Radiation risk and image quality assessment of digital variance angiography
Elek Richárd
Theoretical and Translational Medicine Division
Dr. Kellermayer Miklós
Szülészeti és Nőgyógyászati Klinika, Üllői úti részleg, előadóterem
2026-05-28 09:00:00
Cellular and Molecular Physiology
Dr. Hunyady László
Dr. Osváth Szabolcs
Dr. Liliom Károly
Dr. Czifrus Szabolcs
Dr. Karlinger Kinga
Dr. Voszka István
Dr. Madas Balázs
The thesis investigates the efficacy of Digital Variance Angiography (DVA) and
compares it to the prevalent technology, Digital Subtraction Angiography (DSA). The scope
includes the radiological risk assessment of Peripheral Artery Disease (PAD) and Prostatic
Artery Embolisation (PAE) procedures, complemented with the subjective image quality
assessment of the latter. For the objective image quality evaluation of DVA, this work also
presents the development of a new test object (IQTO).

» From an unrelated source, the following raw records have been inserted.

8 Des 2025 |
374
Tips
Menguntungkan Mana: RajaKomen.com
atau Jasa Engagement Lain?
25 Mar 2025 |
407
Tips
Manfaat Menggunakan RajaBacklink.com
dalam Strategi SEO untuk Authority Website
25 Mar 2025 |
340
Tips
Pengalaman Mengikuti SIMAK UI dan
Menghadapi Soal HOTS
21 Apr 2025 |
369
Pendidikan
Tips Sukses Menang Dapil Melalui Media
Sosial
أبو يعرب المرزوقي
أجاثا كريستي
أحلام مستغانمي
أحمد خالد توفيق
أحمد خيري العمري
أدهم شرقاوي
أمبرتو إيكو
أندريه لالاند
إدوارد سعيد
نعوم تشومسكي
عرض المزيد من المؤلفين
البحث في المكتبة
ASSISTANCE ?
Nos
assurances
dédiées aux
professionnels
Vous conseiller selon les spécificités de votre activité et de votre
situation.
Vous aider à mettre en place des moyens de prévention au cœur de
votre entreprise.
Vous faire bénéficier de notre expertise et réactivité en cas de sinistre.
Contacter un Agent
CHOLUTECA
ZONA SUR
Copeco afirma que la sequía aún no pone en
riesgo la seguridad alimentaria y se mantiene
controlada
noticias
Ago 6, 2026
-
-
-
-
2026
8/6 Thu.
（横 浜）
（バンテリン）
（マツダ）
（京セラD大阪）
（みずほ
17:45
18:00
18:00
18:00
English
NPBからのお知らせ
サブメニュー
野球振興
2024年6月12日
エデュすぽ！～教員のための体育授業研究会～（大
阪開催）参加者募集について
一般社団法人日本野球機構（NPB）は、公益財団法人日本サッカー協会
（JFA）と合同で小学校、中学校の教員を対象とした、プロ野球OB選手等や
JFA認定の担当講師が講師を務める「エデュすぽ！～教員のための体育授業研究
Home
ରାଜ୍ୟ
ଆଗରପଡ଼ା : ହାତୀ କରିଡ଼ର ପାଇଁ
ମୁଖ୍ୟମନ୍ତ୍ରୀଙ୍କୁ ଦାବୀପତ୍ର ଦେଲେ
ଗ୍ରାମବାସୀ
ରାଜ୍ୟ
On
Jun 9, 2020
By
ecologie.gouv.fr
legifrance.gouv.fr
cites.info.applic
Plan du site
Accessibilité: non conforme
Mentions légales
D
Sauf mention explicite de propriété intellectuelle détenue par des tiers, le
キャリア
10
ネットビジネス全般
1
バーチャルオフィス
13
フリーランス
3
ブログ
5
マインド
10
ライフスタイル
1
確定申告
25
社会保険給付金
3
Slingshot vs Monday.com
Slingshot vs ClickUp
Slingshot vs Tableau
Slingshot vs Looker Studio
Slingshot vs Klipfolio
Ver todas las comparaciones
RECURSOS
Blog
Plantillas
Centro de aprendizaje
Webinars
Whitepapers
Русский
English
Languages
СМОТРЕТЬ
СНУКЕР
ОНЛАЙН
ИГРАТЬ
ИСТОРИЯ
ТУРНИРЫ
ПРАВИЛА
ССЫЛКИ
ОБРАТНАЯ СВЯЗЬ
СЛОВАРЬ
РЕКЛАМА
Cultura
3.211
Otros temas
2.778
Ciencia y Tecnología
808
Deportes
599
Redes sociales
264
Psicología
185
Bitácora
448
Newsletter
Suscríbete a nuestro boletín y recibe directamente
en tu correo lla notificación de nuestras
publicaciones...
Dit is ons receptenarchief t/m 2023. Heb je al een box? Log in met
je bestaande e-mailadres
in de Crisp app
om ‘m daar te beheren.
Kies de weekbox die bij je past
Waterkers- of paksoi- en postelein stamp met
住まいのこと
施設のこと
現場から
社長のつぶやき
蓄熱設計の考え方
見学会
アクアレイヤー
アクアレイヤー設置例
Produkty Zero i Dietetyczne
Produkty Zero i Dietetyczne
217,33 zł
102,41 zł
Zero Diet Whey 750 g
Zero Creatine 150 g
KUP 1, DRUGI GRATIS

For the risk assessment of PAD procedures (54 DVA and 53 DSA patients), the
PENELOPE MC particle transport code was adapted. Simulations rely on the image metadata
to estimate organ absorbed dose, effective dose and lifetime attributable cancer risk. A
prospective randomised controlled trial enrolled 70 patients for PAE with normal dose (ND,
35) and ultra-low dose (ULD, 35). Three experienced radiologists evaluated the visualisation
of large vessels, small vessels, tissue blush and background noise of DVA and DSA images on
a 5-point ordinal scale. Statistical analysis of ratings included Mann-Whitney U-tests for
intragroup comparisons, Spearman correlation for consistency, Kendall Tau-b and
Bangdiwala’s B for interrater agreement. The radiological risks from PAE were also estimated.
For the objective image quality assessment, the development of an IQTO with a rotating insert
was required, having the same features as the currently standardised IQTO.
Radiation dose indices and risks were reduced by about 60% for PAD, while it is about
80% for PAE procedures in stationary acquisitions. Subjective visual evaluation from three
raters conclusively found that DVA images are favoured for the visualisation of large vessels,
small vessels and tissue blush with any dose settings. Consensus was lacking for background
noise. The CNR on DVA images made with the new IQTO may be up to 3 times higher than
for the summed DSA images.
DVA significantly improves image quality compared to DSA of the procedures included
in the presented studies, which allows up to 80% reduction of radiation burden to patients and
staff alike, while it also maintains diagnostic image quality.
Future research may focus on the investigation of staff dose reduction, patients at-risk
along the potential reduction of contrast media.